== Segment start ==

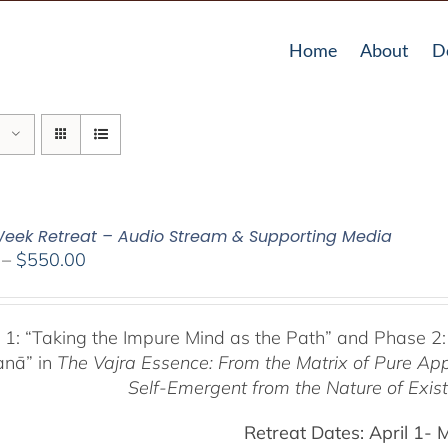
Home
About
D
eek Retreat – Audio Stream & Supporting Media
Price
–
$
550.00
range:
$225.00
through
 1:
“Taking the Impure Mind as the Path”
and Phase 2:
$550.00
anā” in
The Vajra Essence: From the Matrix of Pure Ap
Self-Emergent from the
Nature of Exis
Retreat Dates:
April 1- 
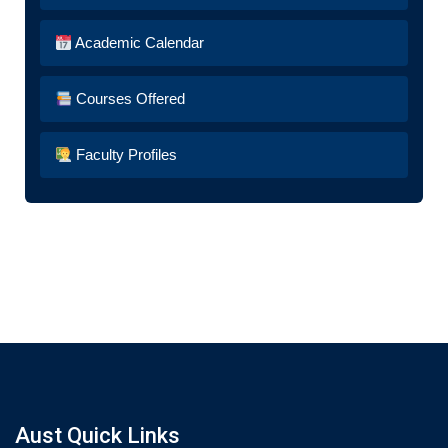
Academic Calendar
Courses Offered
Faculty Profiles
Aust Quick Links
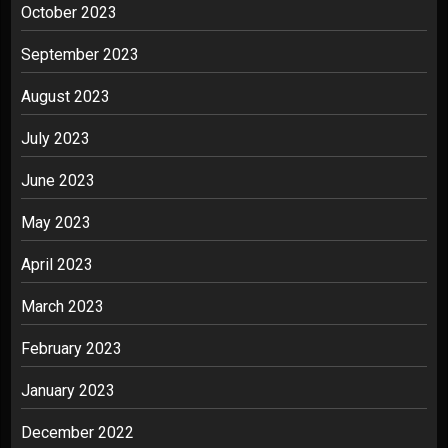
October 2023
September 2023
August 2023
July 2023
June 2023
May 2023
April 2023
March 2023
February 2023
January 2023
December 2022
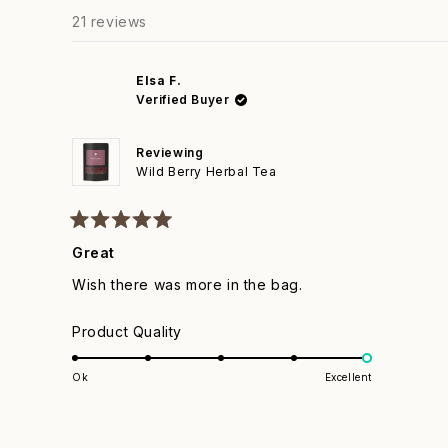
to
21 reviews
5
Elsa F.
Verified Buyer
Reviewing
Wild Berry Herbal Tea
Rated
5
Great
out
of
Wish there was more in the bag.
5
stars
Rated
Product Quality
5.0
on
Ok
Excellent
a
scale
of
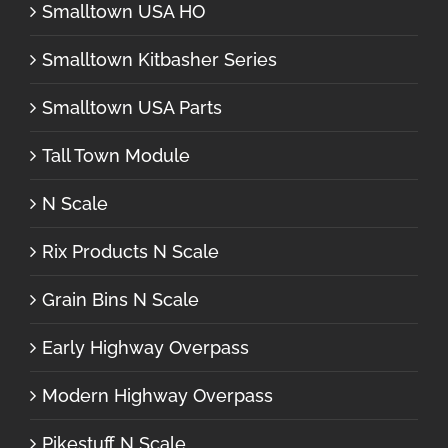
Smalltown USA HO
Smalltown Kitbasher Series
Smalltown USA Parts
Tall Town Module
N Scale
Rix Products N Scale
Grain Bins N Scale
Early Highway Overpass
Modern Highway Overpass
Pikestuff N Scale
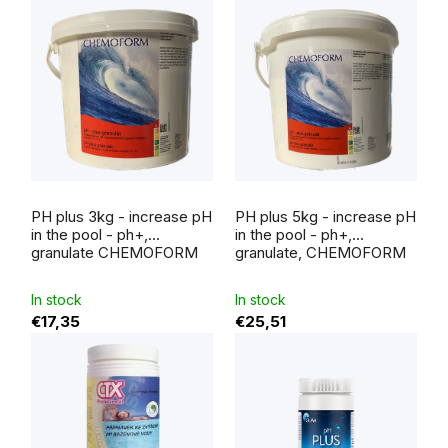
The
average
PH plus 3kg - increase pH
PH plus 5kg - increase pH
product
rating
in the pool - ph+,
in the pool - ph+,
is
granulate CHEMOFORM
granulate, CHEMOFORM
5,0
out
of
5
In stock
In stock
stars.
€17,35
€25,51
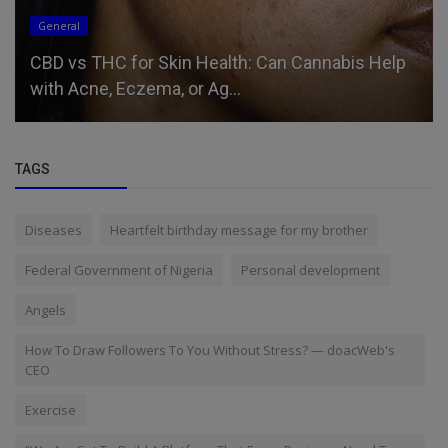
General
CBD vs THC for Skin Health: Can Cannabis Help
with Acne, Eczema, or Ag...
TAGS
Diseases
Heartfelt birthday message for my brother
Federal Government of Nigeria
Personal development
Angels
How To Draw Followers To You Without Stress? — doacWeb's
CEO
Exercise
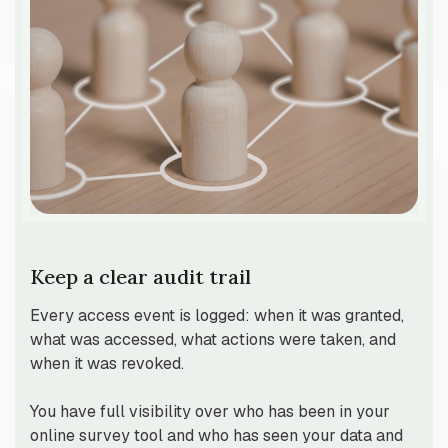
Keep a clear audit trail
Every access event is logged: when it was granted,
what was accessed, what actions were taken, and
when it was revoked.
You have full visibility over who has been in your
online survey tool and who has seen your data and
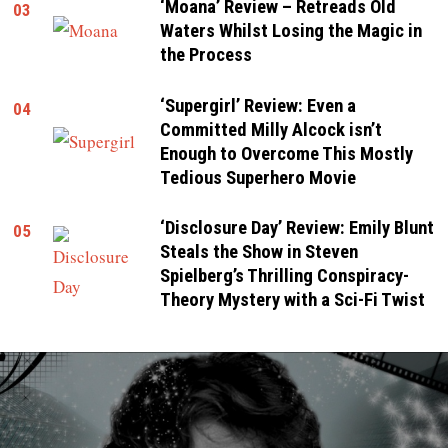
‘Moana’ Review – Retreads Old
03
Waters Whilst Losing the Magic in
the Process
‘Supergirl’ Review: Even a
04
Committed Milly Alcock isn’t
Enough to Overcome This Mostly
Tedious Superhero Movie
‘Disclosure Day’ Review: Emily Blunt
05
Steals the Show in Steven
Spielberg’s Thrilling Conspiracy-
Theory Mystery with a Sci-Fi Twist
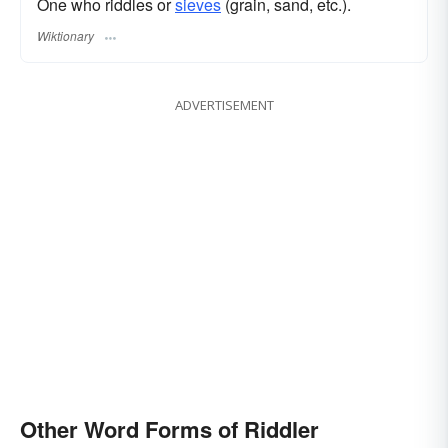
One who riddles or
sieves
(grain, sand, etc.).
Wiktionary
ADVERTISEMENT
Other Word Forms of Riddler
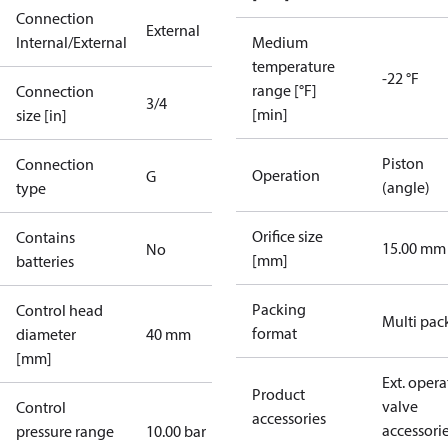
Connection
External
Internal/External
Medium
temperature
-22 °F
range [°F]
Connection
3/4
[min]
size [in]
Piston
Connection
Operation
G
(angle)
type
Orifice size
Contains
15.00 mm
No
[mm]
batteries
Packing
Control head
Multi pac
format
diameter
40 mm
[mm]
Ext. opera
Product
valve
Control
accessories
accessori
pressure range
10.00 bar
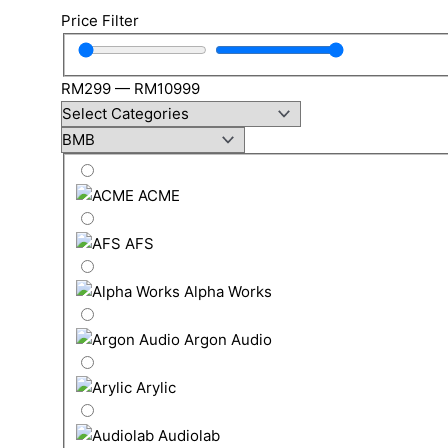
Price Filter
RM
299
—
RM
10999
ACME
AFS
Alpha Works
Argon Audio
Arylic
Audiolab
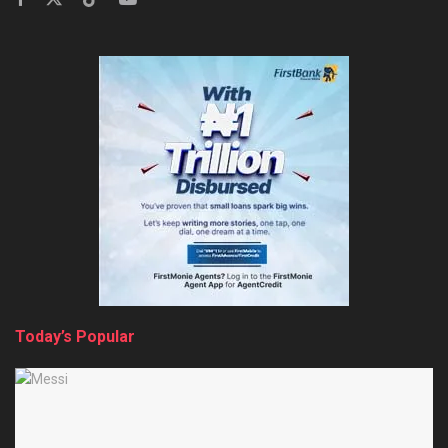
Today’s Popular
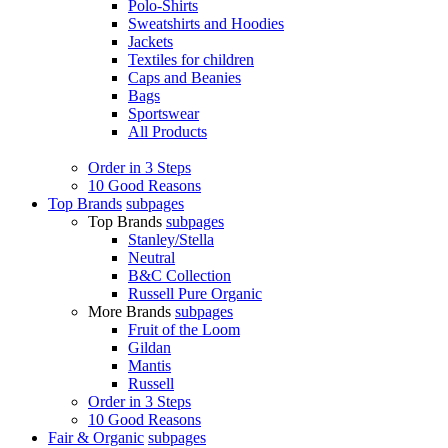
Polo-Shirts
Sweatshirts and Hoodies
Jackets
Textiles for children
Caps and Beanies
Bags
Sportswear
All Products
Order in 3 Steps
10 Good Reasons
Top Brands
subpages
Top Brands
subpages
Stanley/Stella
Neutral
B&C Collection
Russell Pure Organic
More Brands
subpages
Fruit of the Loom
Gildan
Mantis
Russell
Order in 3 Steps
10 Good Reasons
Fair & Organic
subpages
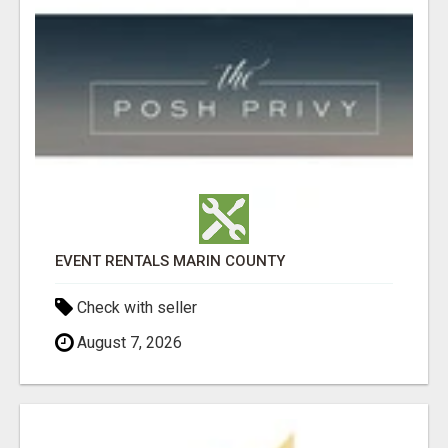
EVENT RENTALS MARIN COUNTY
Check with seller
August 7, 2026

== Segment end ==

§ WHAT THE TASK REQUIRES
Everything in the records above should be retyped exactly except the pictures.

§ TASK SOLUTION
Home
About
D
eek Retreat – Audio Stream & Supporting Media
Price
–
$
550.00
range:
$225.00
through
 1:
“Taking the Impure Mind as the Path”
and Phase 2:
$550.00
anā” in
The Vajra Essence: From the Matrix of Pure Ap
Self-Emergent from the
Nature of Exis
Retreat Dates:
April 1- 
Academic Calendar
Courses Offered
Faculty Profiles
Aust Quick Links
October 2023
September 2023
August 2023
July 2023
June 2023
May 2023
April 2023
March 2023
February 2023
January 2023
December 2022
to
21 reviews
5
Elsa F.
Verified Buyer
Reviewing
Wild Berry Herbal Tea
Rated
5
Great
out
of
Wish there was more in the bag.
5
stars
Rated
Product Quality
5.0
on
Ok
Excellent
a
scale
of
Smalltown USA HO
Smalltown Kitbasher Series
Smalltown USA Parts
Tall Town Module
N Scale
Rix Products N Scale
Grain Bins N Scale
Early Highway Overpass
Modern Highway Overpass
Pikestuff N Scale
The
average
PH plus 3kg - increase pH
PH plus 5kg - increase pH
product
rating
in the pool - ph+,
in the pool - ph+,
is
granulate CHEMOFORM
granulate, CHEMOFORM
5,0
out
of
5
In stock
In stock
stars.
€17,35
€25,51
General
CBD vs THC for Skin Health: Can Cannabis Help
with Acne, Eczema, or Ag...
TAGS
Diseases
Heartfelt birthday message for my brother
Federal Government of Nigeria
Personal development
Angels
How To Draw Followers To You Without Stress? — doacWeb's
CEO
Exercise
Keep a clear audit trail
Every access event is logged: when it was granted,
what was accessed, what actions were taken, and
when it was revoked.
You have full visibility over who has been in your
online survey tool and who has seen your data and
‘Moana’ Review – Retreads Old
03
Waters Whilst Losing the Magic in
the Process
‘Supergirl’ Review: Even a
04
Committed Milly Alcock isn’t
Enough to Overcome This Mostly
Tedious Superhero Movie
‘Disclosure Day’ Review: Emily Blunt
05
Steals the Show in Steven
Spielberg’s Thrilling Conspiracy-
Theory Mystery with a Sci-Fi Twist
One who riddles or
sieves
(grain, sand, etc.).
Wiktionary
ADVERTISEMENT
Other Word Forms of Riddler
Connection
External
Internal/External
Medium
temperature
-22 °F
range [°F]
Connection
3/4
[min]
size [in]
Piston
Connection
Operation
G
(angle)
type
Orifice size
Contains
15.00 mm
No
[mm]
batteries
Packing
Control head
Multi pac
format
diameter
40 mm
[mm]
Ext. opera
Product
valve
Control
accessories
accessori
pressure range
10.00 bar
Price Filter
RM
299
—
RM
10999
ACME
AFS
Alpha Works
Argon Audio
Arylic
Audiolab
Today’s Popular
Polo-Shirts
Sweatshirts and Hoodies
Jackets
Textiles for children
Caps and Beanies
Bags
Sportswear
All Products
Order in 3 Steps
10 Good Reasons
Top Brands
subpages
Top Brands
subpages
Stanley/Stella
Neutral
B&C Collection
Russell Pure Organic
More Brands
subpages
Fruit of the Loom
Gildan
Mantis
Russell
Order in 3 Steps
10 Good Reasons
Fair & Organic
subpages
EVENT RENTALS MARIN COUNTY
Check with seller
August 7, 2026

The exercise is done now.